We should raise our voice against injustice. Aldi's in Glen Carbon refused to allow Terry to buy groceries. Terry depends on her trained service animal much like you might depend on your eyes or your legs to accomplish routine tasks. The dog was sporting his "accessibility jacket" indicating that he was not a pet. Yet, Terry was approached first by a clerk and then by a Manager who asked her to leave when she could not produce a card identifying the service animal. Can you imagine having to produce a card for your eyes or your legs or even your unruly children?
A crowd was gathered at the check-out and Terry felt humiliated and understandably angry. She went home without any groceries and called me. I was livid and it didn't even happen to me. It's strange how sometimes we give ourselves emotional permission to become angry over another person's injuries and yet not so much with our own wounds at times.
When I spoke with Terry on the phone, I was literally across the street from Aldi's. I immediately went there and asked to speak with a Manager on her behalf. They paged someone and when I asked the woman's name she says to me "Why do you want to know?" I realized I had an audience of approximately twenty people standing in line waiting to pay for their groceries so I answered her question in a rather loud voice. "The reason I am asking is because it's against the law for Aldi's to refuse service to someone with a disability who has a service animal." I was not hateful or mean or aggressive. I was just loud.

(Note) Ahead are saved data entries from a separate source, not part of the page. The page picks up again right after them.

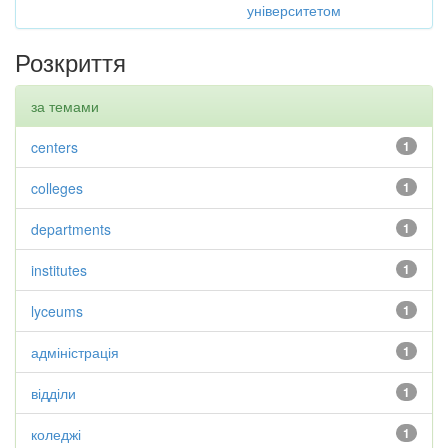
університетом
Розкриття
за темами
centers
1
colleges
1
departments
1
institutes
1
lyceums
1
адміністрація
1
відділи
1
коледжі
1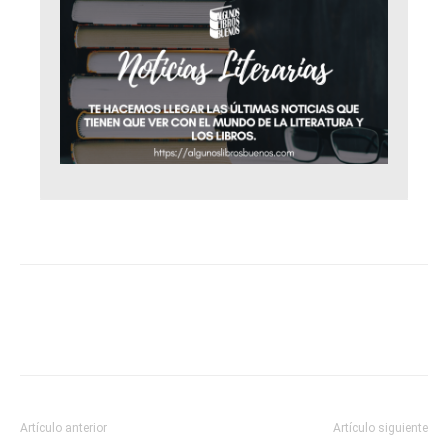
Artículo anterior
Artículo siguiente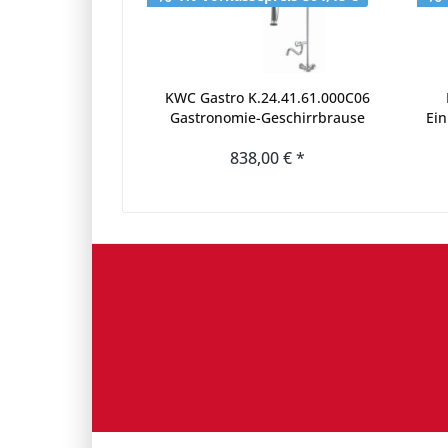
KWC Gastro K.24.41.61.000C06
Gastronomie-Geschirrbrause
Ein
Zweigriffmischer mit
838,00 € *
Schwenkauslauf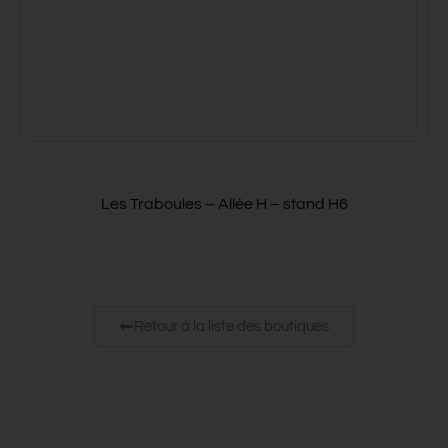
Les Traboules – Allée H – stand H6
Retour à la liste des boutiques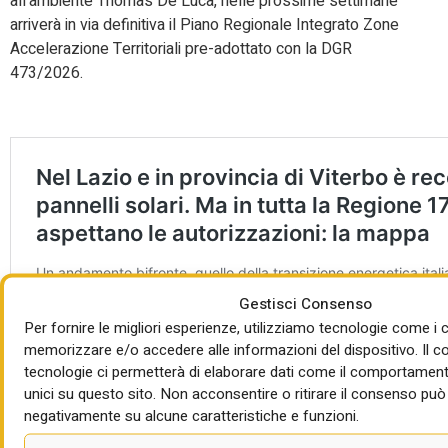
all’ambiente Thomas De Luca, nelle prossime settimane
arriverà in via definitiva il Piano Regionale Integrato Zone
Accelerazione Territoriali pre-adottato con la DGR
473/2026.
Gestisci Consenso
Per fornire le migliori esperienze, utilizziamo tecnologie come i 
memorizzare e/o accedere alle informazioni del dispositivo. Il 
tecnologie ci permetterà di elaborare dati come il comportament
unici su questo sito. Non acconsentire o ritirare il consenso può 
negativamente su alcune caratteristiche e funzioni.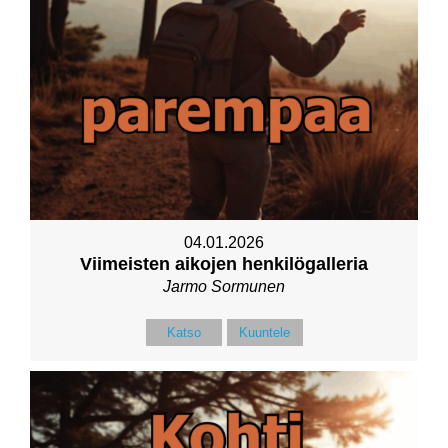
04.01.2026
Viimeisten aikojen henkilögalleria
Jarmo Sormunen
Katso
Kuuntele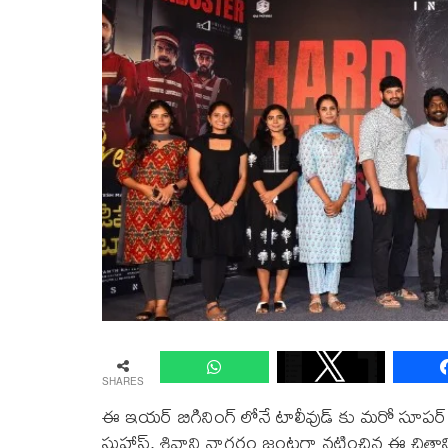
SHARES
ఈ ఇయర్ బిగినింగ్ లోనే టాలీవుడ్ కు మరో సూపర్ హ
సుహాస్, శివాని నాగరం జంటగా నటించిన ఈ చిత్రాన్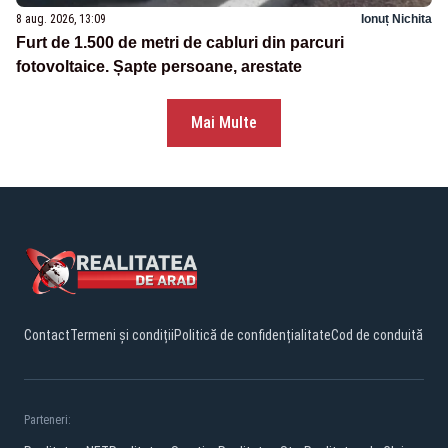
8 aug. 2026, 13:09
Ionuț Nichita
Furt de 1.500 de metri de cabluri din parcuri
fotovoltaice. Șapte persoane, arestate
Mai Multe
Contact
Termeni și condiții
Politică de confidențialitate
Cod de conduită
Parteneri: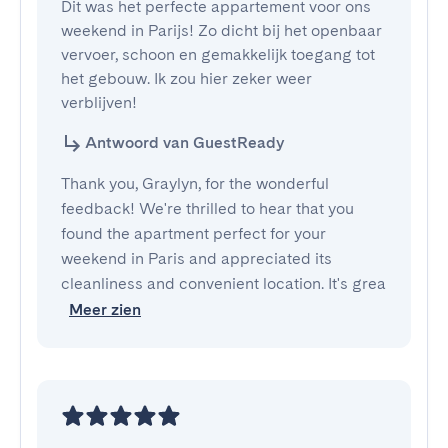
Dit was het perfecte appartement voor ons 
weekend in Parijs! Zo dicht bij het openbaar 
vervoer, schoon en gemakkelijk toegang tot 
het gebouw. Ik zou hier zeker weer 
verblijven!
Antwoord van GuestReady
Thank you, Graylyn, for the wonderful
feedback! We're thrilled to hear that you
found the apartment perfect for your
weekend in Paris and appreciated its
cleanliness and convenient location. It's grea
Meer zien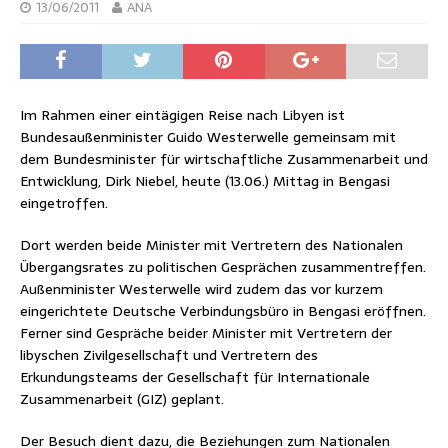
13/06/2011
ANA
Im Rahmen einer eintägigen Reise nach Libyen ist
Bundesaußenminister Guido Westerwelle gemeinsam mit
dem Bundesminister für wirtschaftliche Zusammenarbeit und
Entwicklung, Dirk Niebel, heute (13.06.) Mittag in Bengasi
eingetroffen.
Dort werden beide Minister mit Vertretern des Nationalen
Übergangsrates zu politischen Gesprächen zusammentreffen.
Außenminister Westerwelle wird zudem das vor kurzem
eingerichtete Deutsche Verbindungsbüro in Bengasi eröffnen.
Ferner sind Gespräche beider Minister mit Vertretern der
libyschen Zivilgesellschaft und Vertretern des
Erkundungsteams der Gesellschaft für Internationale
Zusammenarbeit (GIZ) geplant.
Der Besuch dient dazu, die Beziehungen zum Nationalen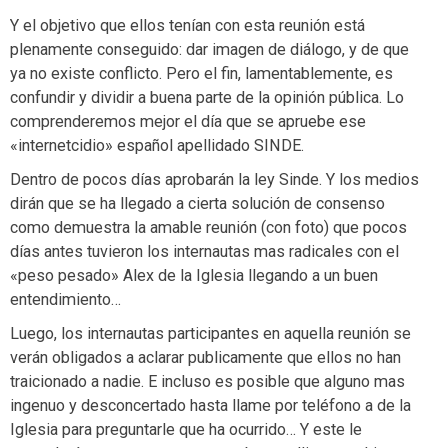
Y el objetivo que ellos tenían con esta reunión está
plenamente conseguido: dar imagen de diálogo, y de que
ya no existe conflicto. Pero el fin, lamentablemente, es
confundir y dividir a buena parte de la opinión pública. Lo
comprenderemos mejor el día que se apruebe ese
«internetcidio» español apellidado SINDE.
Dentro de pocos días aprobarán la ley Sinde. Y los medios
dirán que se ha llegado a cierta solución de consenso
como demuestra la amable reunión (con foto) que pocos
días antes tuvieron los internautas mas radicales con el
«peso pesado» Alex de la Iglesia llegando a un buen
entendimiento…
Luego, los internautas participantes en aquella reunión se
verán obligados a aclarar publicamente que ellos no han
traicionado a nadie. E incluso es posible que alguno mas
ingenuo y desconcertado hasta llame por teléfono a de la
Iglesia para preguntarle que ha ocurrido… Y este le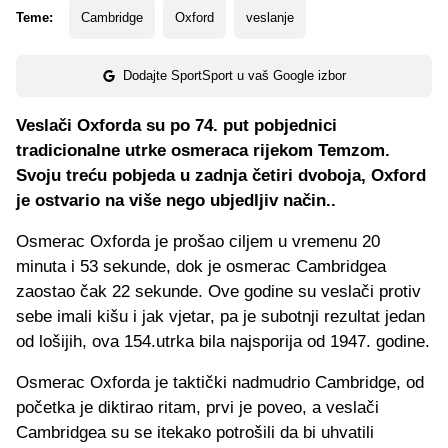
Teme:
Cambridge
Oxford
veslanje
Dodajte SportSport u vaš Google izbor
Veslači Oxforda su po 74. put pobjednici
tradicionalne utrke osmeraca rijekom Temzom.
Svoju treću pobjeda u zadnja četiri dvoboja, Oxford
je ostvario na više nego ubjedljiv način..
Osmerac Oxforda je prošao ciljem u vremenu 20
minuta i 53 sekunde, dok je osmerac Cambridgea
zaostao čak 22 sekunde. Ove godine su veslači protiv
sebe imali kišu i jak vjetar, pa je subotnji rezultat jedan
od lošijih, ova 154.utrka bila najsporija od 1947. godine.
Osmerac Oxforda je taktički nadmudrio Cambridge, od
početka je diktirao ritam, prvi je poveo, a veslači
Cambridgea su se itekako potrošili da bi uhvatili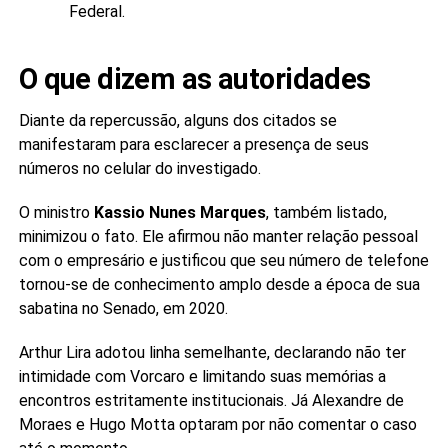
Federal.
O que dizem as autoridades
Diante da repercussão, alguns dos citados se
manifestaram para esclarecer a presença de seus
números no celular do investigado.
O ministro
Kassio Nunes Marques
, também listado,
minimizou o fato. Ele afirmou não manter relação pessoal
com o empresário e justificou que seu número de telefone
tornou-se de conhecimento amplo desde a época de sua
sabatina no Senado, em 2020.
Arthur Lira adotou linha semelhante, declarando não ter
intimidade com Vorcaro e limitando suas memórias a
encontros estritamente institucionais. Já Alexandre de
Moraes e Hugo Motta optaram por não comentar o caso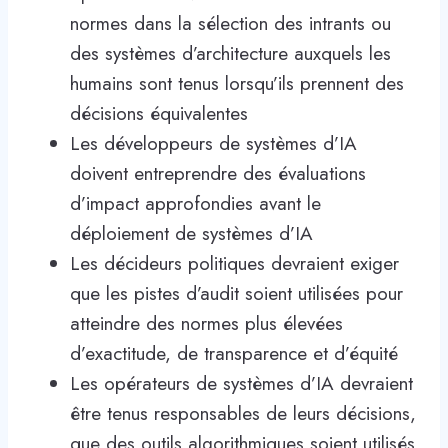
normes dans la sélection des intrants ou
des systèmes d’architecture auxquels les
humains sont tenus lorsqu’ils prennent des
décisions équivalentes
Les développeurs de systèmes d’IA
doivent entreprendre des évaluations
d’impact approfondies avant le
déploiement de systèmes d’IA
Les décideurs politiques devraient exiger
que les pistes d’audit soient utilisées pour
atteindre des normes plus élevées
d’exactitude, de transparence et d’équité
Les opérateurs de systèmes d’IA devraient
être tenus responsables de leurs décisions,
que des outils algorithmiques soient utilisés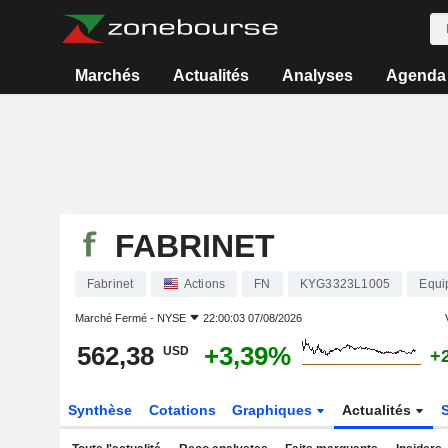
Marchés
Actualités
Analyses
Agenda
FABRINET
Fabrinet
Actions
FN
KYG3323L1005
Equi
Marché Fermé -
NYSE
22:00:03 07/08/2026
562,38
+3,39%
USD
+
Synthèse
Cotations
Graphiques
Actualités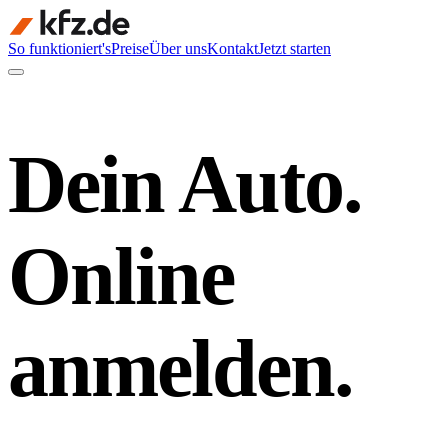
So funktioniert's
Preise
Über uns
Kontakt
Jetzt starten
Dein Auto.
Online
anmelden.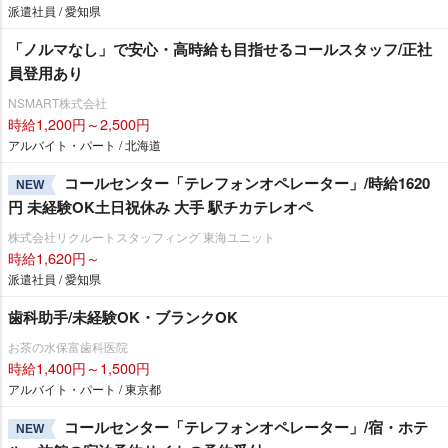
派遣社員 / 愛知県
「ノルマなし」で安心・高時給も目指せるコールスタッフ/正社
員登用あり
NSMART株式会社
時給1,200円～2,500円
アルバイト・パート / 北海道
コールセンター「テレフォンオペレーター」/時給1620
NEW
円 未経験OK土日祝休み 大手 駅チカテレオペ
株式会社リクルートスタッフィング 東海ユニット
時給1,620円～
派遣社員 / 愛知県
歯科助手/未経験OK・ブランクOK
お茶の水保富歯科医院
時給1,400円～1,500円
アルバイト・パート / 東京都
コールセンター「テレフォンオペレーター」/宿・ホテ
NEW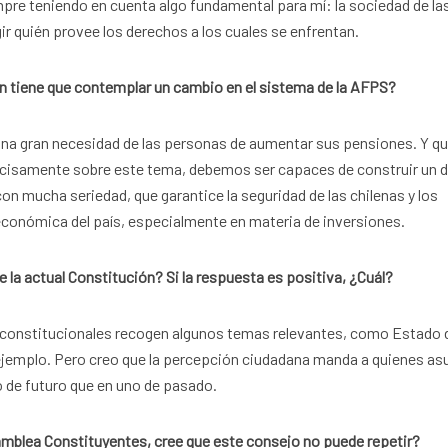
pre teniendo en cuenta algo fundamental para mí: la sociedad de la
gir quién provee los derechos a los cuales se enfrentan.
n tiene que contemplar un cambio en el sistema de la AFPS?
una gran necesidad de las personas de aumentar sus pensiones. Y q
recisamente sobre este tema, debemos ser capaces de construir un 
on mucha seriedad, que garantice la seguridad de las chilenas y los
 económica del país, especialmente en materia de inversiones.
e la actual Constitución? Si la respuesta es positiva, ¿Cuál?
es constitucionales recogen algunos temas relevantes, como Estado 
r ejemplo. Pero creo que la percepción ciudadana manda a quienes a
o de futuro que en uno de pasado.
amblea Constituyentes, cree que este consejo no puede repetir?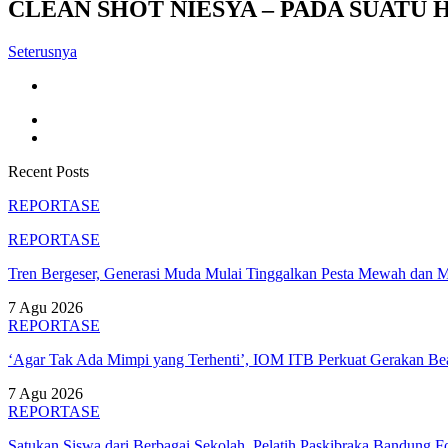
CLEAN SHOT NIESYA – PADA SUATU H
Seterusnya
Recent Posts
REPORTASE
REPORTASE
Tren Bergeser, Generasi Muda Mulai Tinggalkan Pesta Mewah dan 
7 Agu 2026
REPORTASE
‘Agar Tak Ada Mimpi yang Terhenti’, IOM ITB Perkuat Gerakan B
7 Agu 2026
REPORTASE
Satukan Siswa dari Berbagai Sekolah, Pelatih Paskibraka Bandung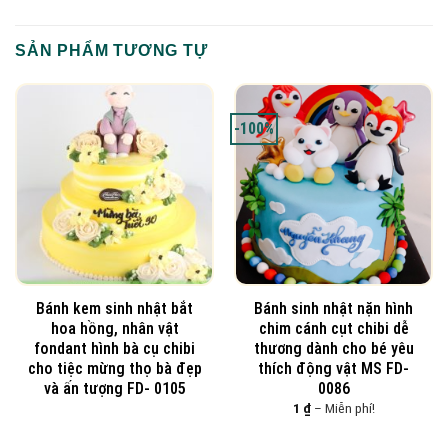
SẢN PHẨM TƯƠNG TỰ
-100%
Bánh kem sinh nhật bắt
Bánh sinh nhật nặn hình
hoa hồng, nhân vật
chim cánh cụt chibi dễ
fondant hình bà cụ chibi
thương dành cho bé yêu
cho tiệc mừng thọ bà đẹp
thích động vật MS FD-
và ấn tượng FD- 0105
0086
Khoảng
1
₫
–
Miễn phí!
giá:
từ
1 ₫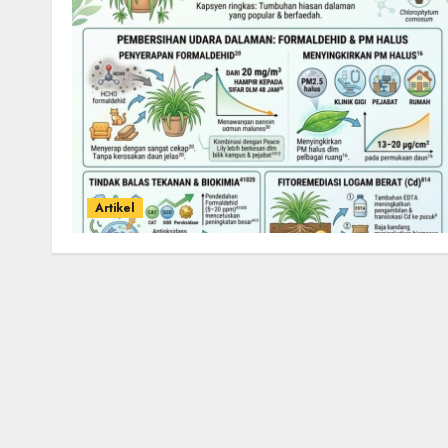
Artikel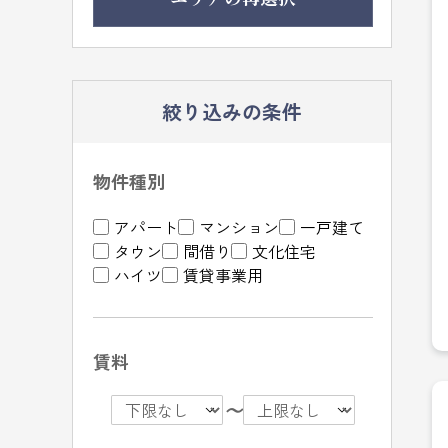
絞り込みの条件
物件種別
アパート
マンション
一戸建て
タウン
間借り
文化住宅
ハイツ
賃貸事業用
賃料
〜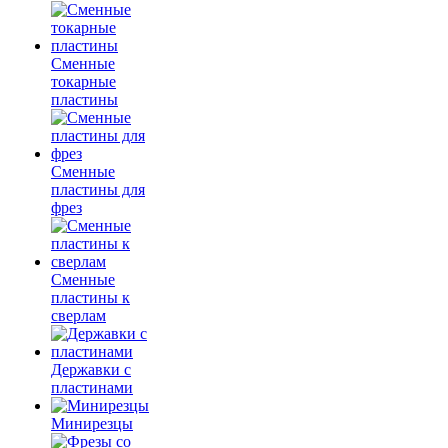
Сменные
токарные
пластины
Сменные
пластины для
фрез
Сменные
пластины к
сверлам
Державки с
пластинами
Минирезцы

Apparently, she was not the manager to speak with because she proceeded to page someone else. For a moment I thought it might even be security, but I had not done anything wrong by answering her question in a loud voice and I was being very intentional to stay out of the way of customer traffic that was exiting the store. I spoke with another Manager who offered to call Terry and apologize to her, as well as speak with the 'powers that be' at Aldi's about this discriminatory store policy. After I left the store, I called Terry and shared the conversation with her. When the Manager calls her to apologize, she plans to thank him for his apology and ask if she can shop at Aldi's. If the answer is yes, it will be unfortunate that this happened but the matter will be resolved. If the answer is no, Terry will take further action. Either way, I'll post an update next week.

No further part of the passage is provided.